If no one can give an example here, how about we change the image so it actually matches the article text? Only by reading the article could I overcome my mistaken first impression that there's bare URI's. Then I understood that URI is a general name for anything that's a URN or a URL (or both). --Qwerty0 (talk) 15:15, 23 March 2010 (UTC)
- Noted.

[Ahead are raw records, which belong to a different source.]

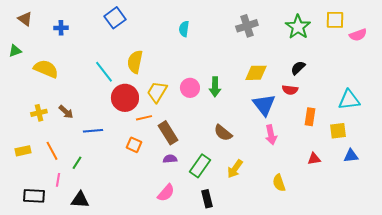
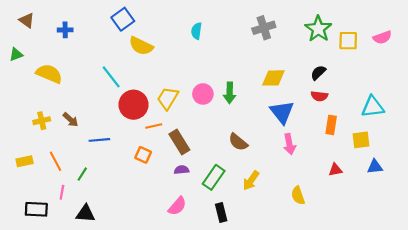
yellow square: (335, 20) -> (348, 41), moved
yellow semicircle: (135, 62) -> (141, 46), moved, turned -75
red semicircle: (290, 90) -> (319, 96), moved

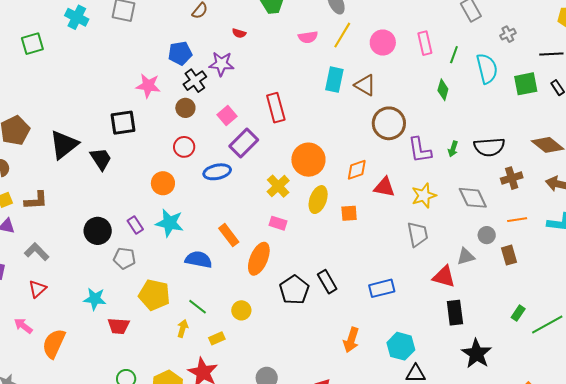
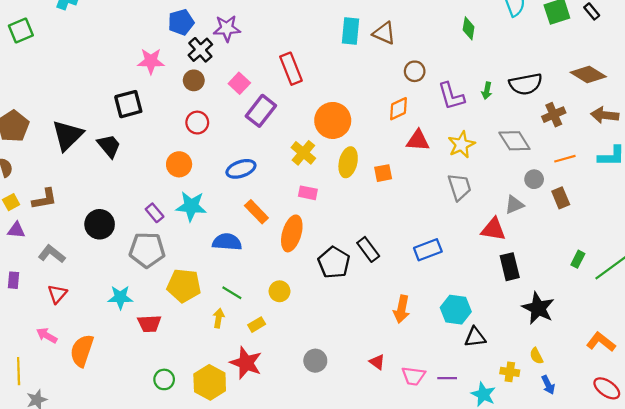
brown circle: (389, 123) -> (415, 71), size x0.6
orange diamond: (357, 170) -> (398, 109), moved
blue ellipse: (217, 172) -> (241, 169), moved
black circle: (98, 231) -> (100, 224), moved
gray pentagon: (124, 258) -> (147, 250), size x1.5

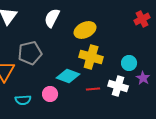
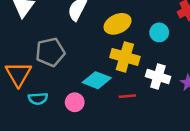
cyan circle: (129, 63) -> (159, 32), moved
white cross: (118, 86) -> (158, 77), moved
cyan semicircle: (23, 100) -> (38, 99), moved

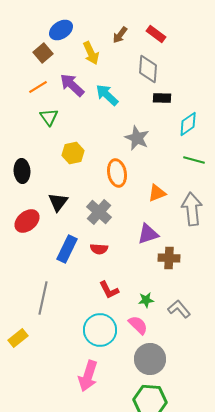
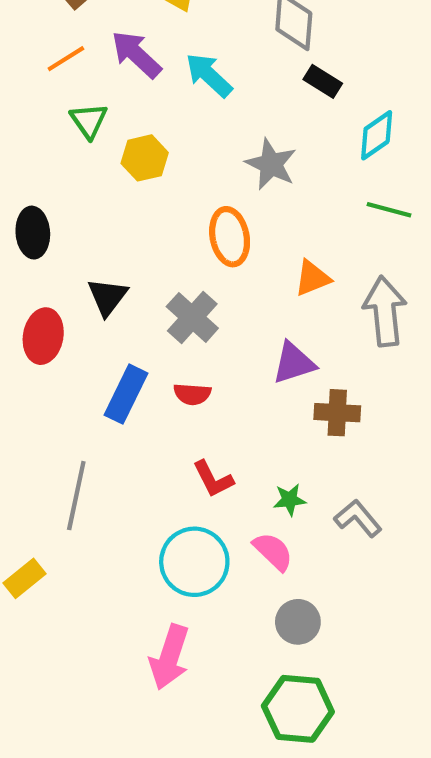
black rectangle: (162, 98) -> (323, 81), turned 30
yellow hexagon: (73, 153) -> (145, 158), moved
red ellipse: (27, 221) -> (43, 336), turned -40
gray circle: (150, 359) -> (298, 622), size x0.7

Also, I just came across this document published by the "W3C/IETF URI Planning Interest Group" describing the current de facto state of URI definitions. I'm linking directly to the section that summarizes the situation. Note that this comes directly from the top, and while it's not an official policy it's written by the people in the know (i.e. not even just some rando professor's opinion)
- I'll summarize their summary. The idea that there would eventually be URI's that are neither URL's nor URN's was at best a theory put forward when the web was still taking shape. This didn't happen and the only types of URI's that came to be standards were URL's and URN's. I think all those Venn (or Euler) diagrams are from that early period when academics first wrote their chapters on URI's.
- --Qwerty0 (talk) 17:50, 20 April 2010 (UTC)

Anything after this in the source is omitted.